Problem requirements » For this exercise, reproduce the entries below exactly, but only from the line containing "THE FIRST single from the all new" through the line containing "released on 8th March. Produced", both included.

Input »
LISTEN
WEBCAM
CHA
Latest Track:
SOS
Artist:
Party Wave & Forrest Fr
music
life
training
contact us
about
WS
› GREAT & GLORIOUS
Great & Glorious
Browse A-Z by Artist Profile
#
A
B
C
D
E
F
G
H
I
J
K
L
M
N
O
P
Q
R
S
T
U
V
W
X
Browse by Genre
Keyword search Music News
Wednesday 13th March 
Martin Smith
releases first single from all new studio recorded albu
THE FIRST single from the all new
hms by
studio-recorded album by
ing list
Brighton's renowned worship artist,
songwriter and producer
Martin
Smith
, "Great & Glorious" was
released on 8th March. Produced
* * *
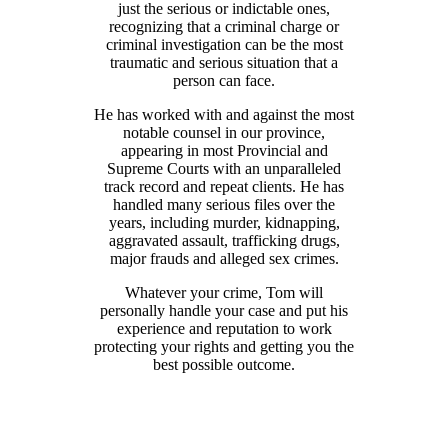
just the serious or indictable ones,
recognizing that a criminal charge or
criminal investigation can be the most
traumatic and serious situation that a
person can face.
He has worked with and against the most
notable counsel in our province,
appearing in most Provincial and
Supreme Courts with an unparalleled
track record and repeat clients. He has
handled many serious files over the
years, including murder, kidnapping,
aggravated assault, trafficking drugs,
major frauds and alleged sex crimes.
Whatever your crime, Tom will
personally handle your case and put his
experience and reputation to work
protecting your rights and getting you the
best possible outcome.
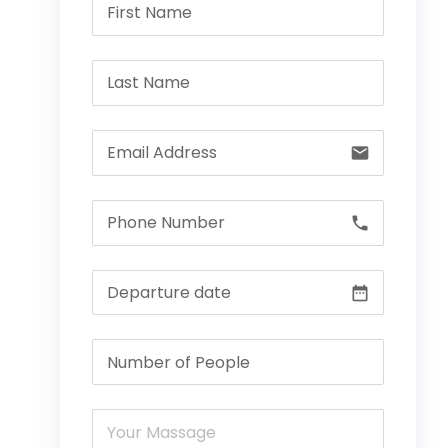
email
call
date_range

Response area »
THE FIRST single from the all new
hms by
studio-recorded album by
ing list
Brighton's renowned worship artist,
songwriter and producer
Martin
Smith
, "Great & Glorious" was
released on 8th March. Produced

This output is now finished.